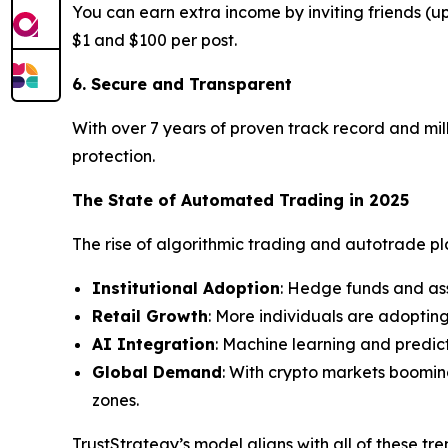
You can earn extra income by inviting friends (
$1 and $100 per post.
6. Secure and Transparent
With over 7 years of proven track record and mill
protection.
The State of Automated Trading in 2025
The rise of algorithmic trading and autotrade plat
Institutional Adoption
: Hedge funds and as
Retail Growth
: More individuals are adoptin
AI Integration
: Machine learning and predic
Global Demand
: With crypto markets boomin
zones.
TrustStrategy’s model aligns with all of these tr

□ □ □ □

TASK TO CARRY OUT
Nothing but the lines from the one holding "The rise of" through the last line of the data may be output, and each must match exactly.

REPLY TO THE TASK
The rise of algorithmic trading and autotrade plat
Institutional Adoption
: Hedge funds and as
Retail Growth
: More individuals are adoptin
AI Integration
: Machine learning and predic
Global Demand
: With crypto markets boomin
zones.
TrustStrategy’s model aligns with all of these tr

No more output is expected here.